Exercise description | Extract the records below word for word and ignore the images.
:: Listed records ::
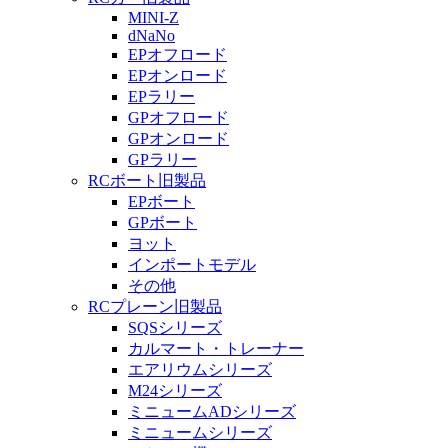
MINI-Z
dNaNo
EPオフロード
EPオンロード
EPラリー
GPオフロード
GPオンロード
GPラリー
RCボート旧製品
EPボート
GPボート
ヨット
インポートモデル
その他
RCプレーン旧製品
SQSシリーズ
カルマート・トレーナー
エアリウムシリーズ
M24シリーズ
ミニュームADシリーズ
ミニュームシリーズ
:::
Written solution |
MINI-Z
dNaNo
EPオフロード
EPオンロード
EPラリー
GPオフロード
GPオンロード
GPラリー
RCボート旧製品
EPボート
GPボート
ヨット
インポートモデル
その他
RCプレーン旧製品
SQSシリーズ
カルマート・トレーナー
エアリウムシリーズ
M24シリーズ
ミニュームADシリーズ
ミニュームシリーズ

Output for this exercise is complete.